By Keith L. Alexander
Washington Post Staff Writer
Saturday, August 23, 2008
D.C. Superior Court Judge Lee F. Satterfield was named chief judge of the court yesterday, replacing Rufus G. King III, who is retiring.
A seven-member judicial nomination committee led by U.S. District Judge Emmet G. Sullivan decided on the successor after three months of heavy lobbying from D.C. judges and lawyers. Satterfield competed against a colleague and former deputy, Anita Josey-Herring, a former public defender who has been a judge for about 11 years, mostly in the court's family unit.
Satterfield, a former prosecutor, has been on the bench for about 16 years. He is an associate judge in the court's domestic violence unit. Satterfield will be the sixth chief judge of the court since Congress created it in 1970.
Sources familiar with the process said Satterfield, 49, received more letters of support and endorsements than Josey-Herring did.
The position of chief judge is administrative and involves overseeing 900 court employees, including 62 judges, and a $98.3 million operating budget. The chief judge is expected to ensure that the other judges dispose of cases efficiently and to deal with personnel issues.
Satterfield's supporters cited his experience in various divisions of the court, including the civil, criminal, family and domestic violence sections.
The committee said that Satterfield is "widely respected by colleagues, court staff litigants, attorneys, public officials and other members of the community" and that he is "recognized and lauded for his leadership, intellect, temperament, integrity, commitment and vision."
Satterfield will assume the four-year position Sept. 30. King, 66, announced his retirement in May. During the transition within the courthouse, Satterfield won't have to move far. His chambers are next door to King's.

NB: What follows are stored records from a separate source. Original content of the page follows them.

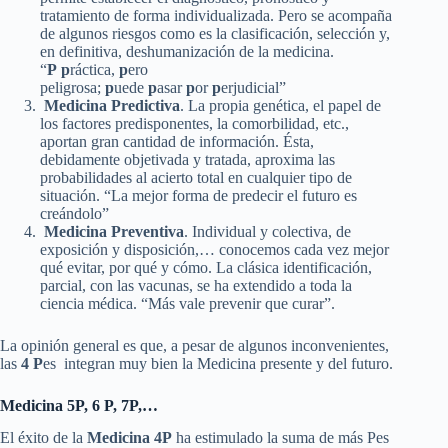
tratamiento de forma individualizada. Pero se acompaña
de algunos riesgos como es la clasificación, selección y,
en definitiva, deshumanización de la medicina.
“
P
p
ráctica,
p
ero
peligrosa;
p
uede
p
asar
p
or
p
erjudicial”
Medicina Predictiva
. La propia genética, el papel de
los factores predisponentes, la comorbilidad, etc.,
aportan gran cantidad de información. Ésta,
debidamente objetivada y tratada, aproxima las
probabilidades al acierto total en cualquier tipo de
situación. “La mejor forma de predecir el futuro es
creándolo”
Medicina Preventiva
. Individual y colectiva, de
exposición y disposición,… conocemos cada vez mejor
qué evitar, por qué y cómo. La clásica identificación,
parcial, con las vacunas, se ha extendido a toda la
ciencia médica. “Más vale prevenir que curar”.
La opinión general es que, a pesar de algunos inconvenientes,
las
4
P
es integran muy bien la Medicina presente y del futuro.
Medicina 5P, 6 P, 7P,…
El éxito de la
Medicina 4P
ha estimulado la suma de más Pes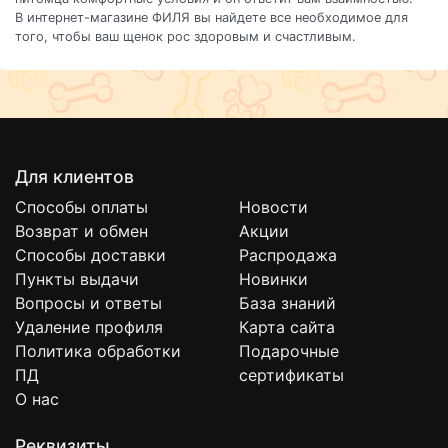
В интернет-магазине ФИЛЯ вы найдете все необходимое для
того, чтобы ваш щенок рос здоровым и счастливым.
Для клиентов
Способы оплаты
Новости
Возврат и обмен
Акции
Способы доставки
Распродажа
Пункты выдачи
Новинки
Вопросы и ответы
База знаний
Удаление профиля
Карта сайта
Политика обработки
Подарочные
ПД
сертификаты
О нас
Реквизиты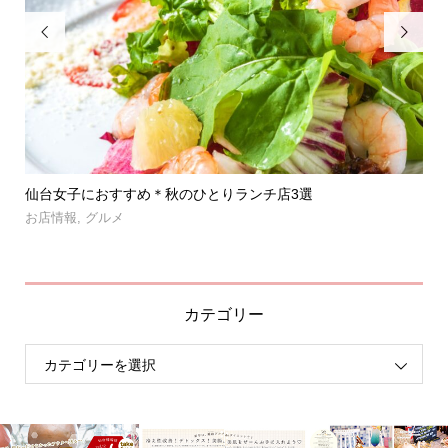


」登
仙台女子におすすめ＊秋のひとりランチ店3選
【
呑み.
お店情報
,
グルメ
お
カテゴリー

Satterfield, a D.C. native, said he was "honored" by the appointment.
"This is a wonderful court with a lot of wonderful people here, and I look forward to making it stronger in how we deliver services to the District of Columbia citizens," Satterfield said.
Josey-Herring, 47, said she was glad that the months of aggressive lobbying and campaigning have ended.
"It was a hard-fought race, and I look forward to working with Judge Satterfield in his new role," she said.
Josey-Herring said she will continue as head of the family division until her term ends Dec. 31. Then, she said, she hopes to move to another assignment within the court.